= Chatterton's compound =

Waterproof insulating compound

Chatterton’s compound is an adhesive waterproof insulating compound that was used in early submarine telegraph cables. It was patented in 1859 by John Chatterton and Willoughby Smith.

Its constitution is as follows:
- 3 parts gutta-percha
- 1 part rosin
- 1 part Stockholm tar

Chatterton's Compound was also used to stick insulating paper to armatures, for example those on Synchronome clocks, which were the most accurate clocks made in the early part of the 20th century. If the paper appeared to be in bad condition it could be removed by warming up the armature near a flame and replacing it.

Chatterton's Compound was used in the manufacture of pneumatic pipe organs to seal lead tubing into wooden blocks for the pneumatic action, or, particularly in the UK, to affix reed weights to the reed tongues. It is still used in historical restoration jobs for this purpose but has been replaced with modern materials on more recent builds.
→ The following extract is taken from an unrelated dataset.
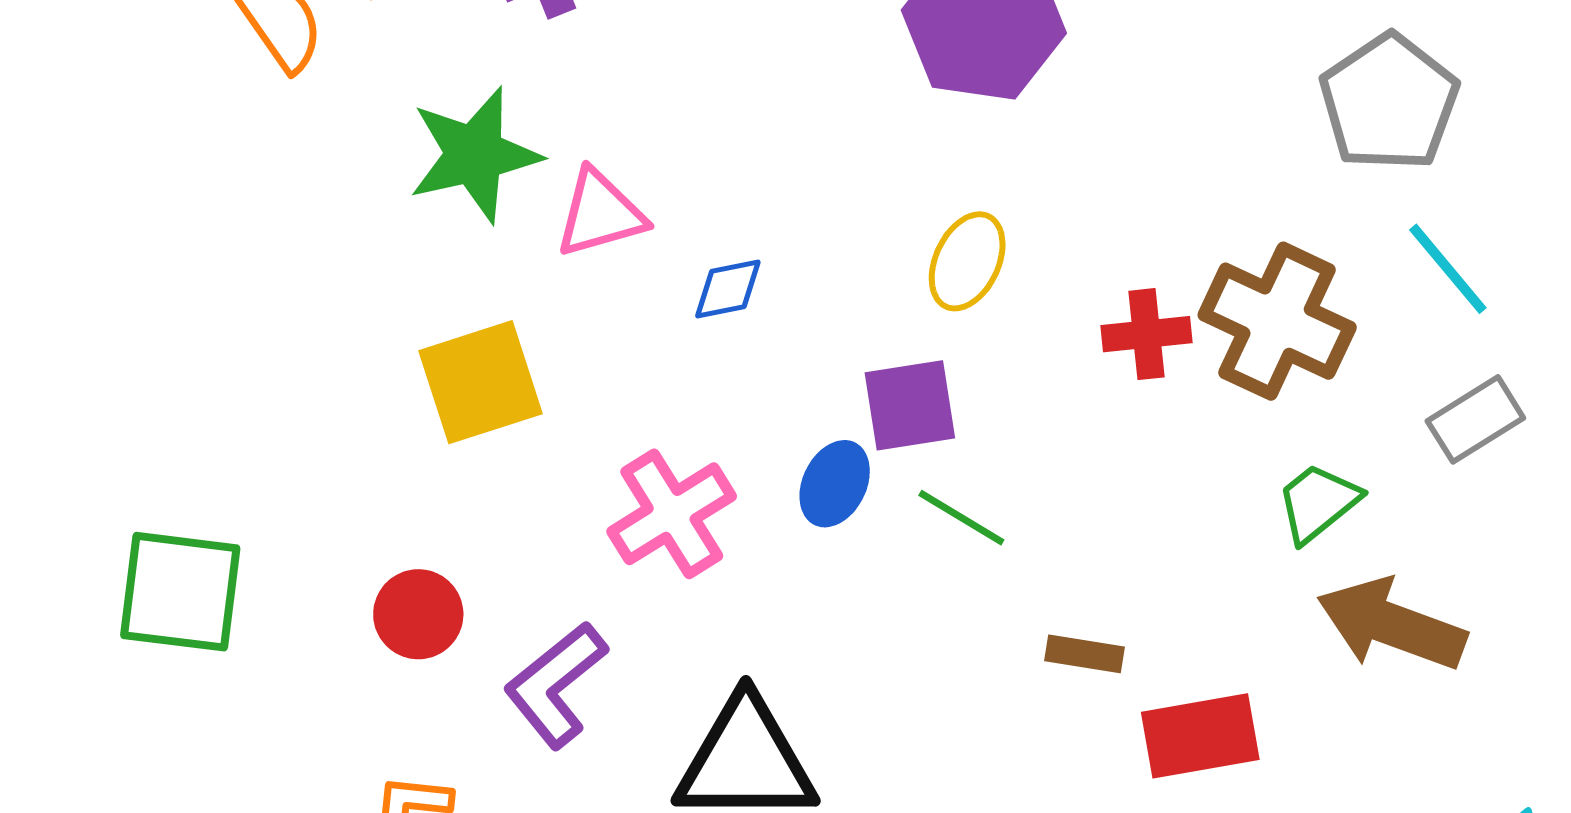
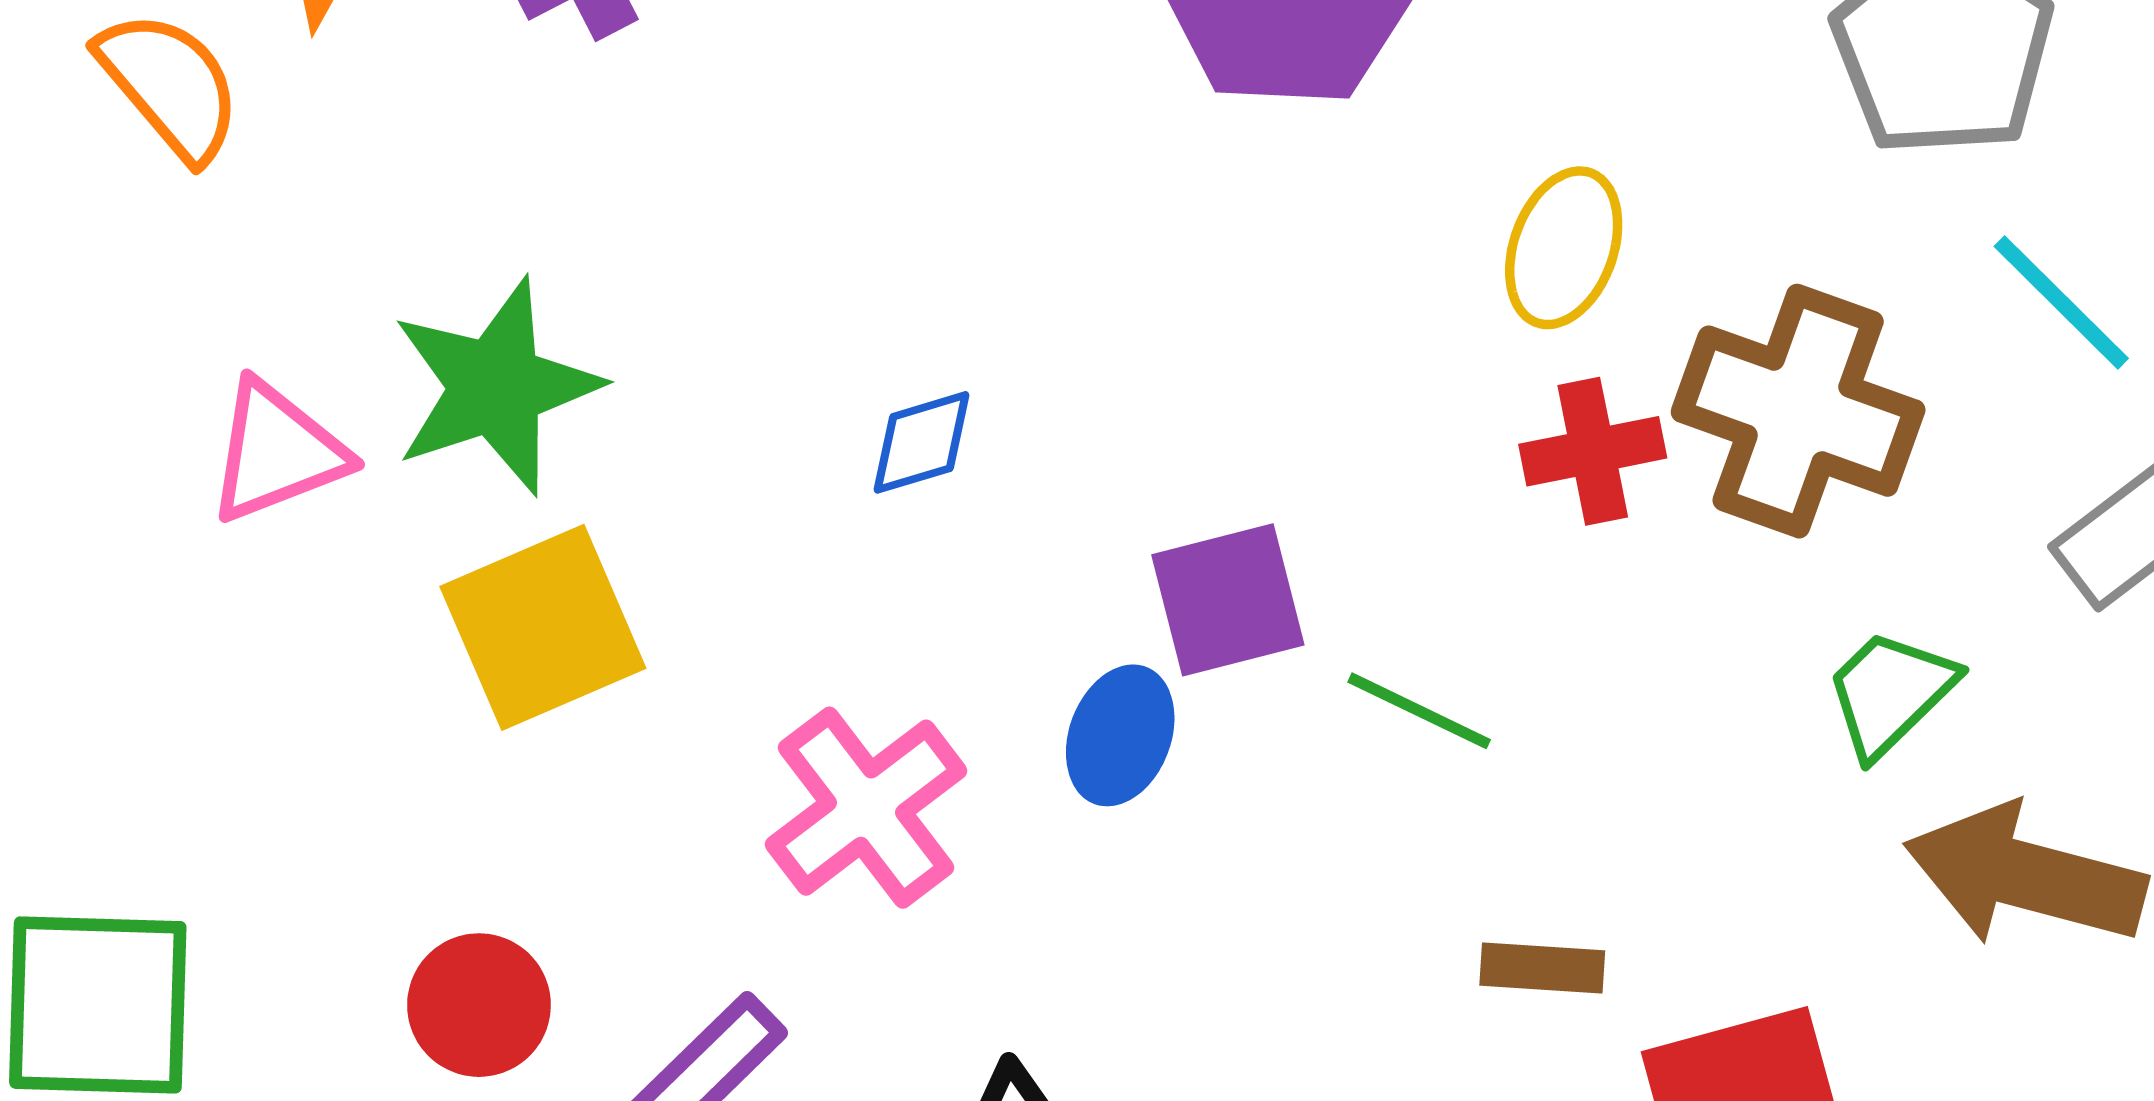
green star: (475, 155) -> (496, 387), moved
pink triangle: (600, 214) -> (277, 452), moved
yellow ellipse: (967, 261) -> (1564, 248), moved
green line: (961, 518) -> (1419, 711), moved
Chatterton's Compound was much used by submarine cable technicians for various purposes around oversea telegraph offices prior to the 1960s; it could be used as an adhesive or in jointing gutta-percha-insulated submarine telegraph cables. It was available in round black sticks of about 3/4 inch diameter which responded to heat from a spirit lamp. It was known to telegraph technicians as 'chats'.

In France, the normal black PVC electrical insulating tape is often referred to as chatterton. Also as a result of French colonization of Syria, this naming is also widely used in Syrian Arabic.